ACTIVITY.
Transcribe the records below exactly as they appear.
○ ○ ○
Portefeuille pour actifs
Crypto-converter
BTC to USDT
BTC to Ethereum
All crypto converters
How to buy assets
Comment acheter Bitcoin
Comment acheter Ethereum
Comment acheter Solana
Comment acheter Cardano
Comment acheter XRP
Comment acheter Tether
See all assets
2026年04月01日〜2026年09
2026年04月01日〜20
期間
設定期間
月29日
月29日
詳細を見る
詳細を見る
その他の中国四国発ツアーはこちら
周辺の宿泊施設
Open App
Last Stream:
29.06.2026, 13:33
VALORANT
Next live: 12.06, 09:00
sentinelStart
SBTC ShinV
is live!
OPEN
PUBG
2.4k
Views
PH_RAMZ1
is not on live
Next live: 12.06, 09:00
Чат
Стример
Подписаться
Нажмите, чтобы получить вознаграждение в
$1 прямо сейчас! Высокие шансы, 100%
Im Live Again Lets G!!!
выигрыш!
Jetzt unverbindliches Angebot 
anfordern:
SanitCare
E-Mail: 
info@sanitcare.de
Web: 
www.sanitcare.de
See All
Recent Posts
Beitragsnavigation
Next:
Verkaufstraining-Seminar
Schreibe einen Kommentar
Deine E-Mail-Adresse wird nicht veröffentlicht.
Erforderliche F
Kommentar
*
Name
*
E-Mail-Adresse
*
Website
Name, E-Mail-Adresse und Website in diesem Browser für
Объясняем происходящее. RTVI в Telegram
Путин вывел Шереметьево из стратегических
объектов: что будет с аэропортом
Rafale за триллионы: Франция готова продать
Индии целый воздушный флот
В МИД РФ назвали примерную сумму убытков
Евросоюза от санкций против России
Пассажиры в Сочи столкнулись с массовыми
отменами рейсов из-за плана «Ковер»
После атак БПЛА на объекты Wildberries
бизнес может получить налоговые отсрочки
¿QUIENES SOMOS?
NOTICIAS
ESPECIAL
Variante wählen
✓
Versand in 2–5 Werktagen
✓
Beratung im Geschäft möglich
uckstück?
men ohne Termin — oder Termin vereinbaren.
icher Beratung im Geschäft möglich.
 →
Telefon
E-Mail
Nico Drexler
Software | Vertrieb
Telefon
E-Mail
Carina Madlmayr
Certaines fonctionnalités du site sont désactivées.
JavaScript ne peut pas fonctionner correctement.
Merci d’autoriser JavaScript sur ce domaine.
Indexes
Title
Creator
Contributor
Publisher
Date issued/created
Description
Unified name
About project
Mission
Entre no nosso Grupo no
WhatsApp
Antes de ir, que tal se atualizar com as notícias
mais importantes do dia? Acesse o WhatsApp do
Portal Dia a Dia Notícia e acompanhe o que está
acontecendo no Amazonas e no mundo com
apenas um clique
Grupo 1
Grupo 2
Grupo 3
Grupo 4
○ ○ ○
OUTPUT OF THE TASK.
Portefeuille pour actifs
Crypto-converter
BTC to USDT
BTC to Ethereum
All crypto converters
How to buy assets
Comment acheter Bitcoin
Comment acheter Ethereum
Comment acheter Solana
Comment acheter Cardano
Comment acheter XRP
Comment acheter Tether
See all assets
2026年04月01日〜2026年09
2026年04月01日〜20
期間
設定期間
月29日
月29日
詳細を見る
詳細を見る
その他の中国四国発ツアーはこちら
周辺の宿泊施設
Open App
Last Stream:
29.06.2026, 13:33
VALORANT
Next live: 12.06, 09:00
sentinelStart
SBTC ShinV
is live!
OPEN
PUBG
2.4k
Views
PH_RAMZ1
is not on live
Next live: 12.06, 09:00
Чат
Стример
Подписаться
Нажмите, чтобы получить вознаграждение в
$1 прямо сейчас! Высокие шансы, 100%
Im Live Again Lets G!!!
выигрыш!
Jetzt unverbindliches Angebot 
anfordern:
SanitCare
E-Mail: 
info@sanitcare.de
Web: 
www.sanitcare.de
See All
Recent Posts
Beitragsnavigation
Next:
Verkaufstraining-Seminar
Schreibe einen Kommentar
Deine E-Mail-Adresse wird nicht veröffentlicht.
Erforderliche F
Kommentar
*
Name
*
E-Mail-Adresse
*
Website
Name, E-Mail-Adresse und Website in diesem Browser für
Объясняем происходящее. RTVI в Telegram
Путин вывел Шереметьево из стратегических
объектов: что будет с аэропортом
Rafale за триллионы: Франция готова продать
Индии целый воздушный флот
В МИД РФ назвали примерную сумму убытков
Евросоюза от санкций против России
Пассажиры в Сочи столкнулись с массовыми
отменами рейсов из-за плана «Ковер»
После атак БПЛА на объекты Wildberries
бизнес может получить налоговые отсрочки
¿QUIENES SOMOS?
NOTICIAS
ESPECIAL
Variante wählen
✓
Versand in 2–5 Werktagen
✓
Beratung im Geschäft möglich
uckstück?
men ohne Termin — oder Termin vereinbaren.
icher Beratung im Geschäft möglich.
 →
Telefon
E-Mail
Nico Drexler
Software | Vertrieb
Telefon
E-Mail
Carina Madlmayr
Certaines fonctionnalités du site sont désactivées.
JavaScript ne peut pas fonctionner correctement.
Merci d’autoriser JavaScript sur ce domaine.
Indexes
Title
Creator
Contributor
Publisher
Date issued/created
Description
Unified name
About project
Mission
Entre no nosso Grupo no
WhatsApp
Antes de ir, que tal se atualizar com as notícias
mais importantes do dia? Acesse o WhatsApp do
Portal Dia a Dia Notícia e acompanhe o que está
acontecendo no Amazonas e no mundo com
apenas um clique
Grupo 1
Grupo 2
Grupo 3
Grupo 4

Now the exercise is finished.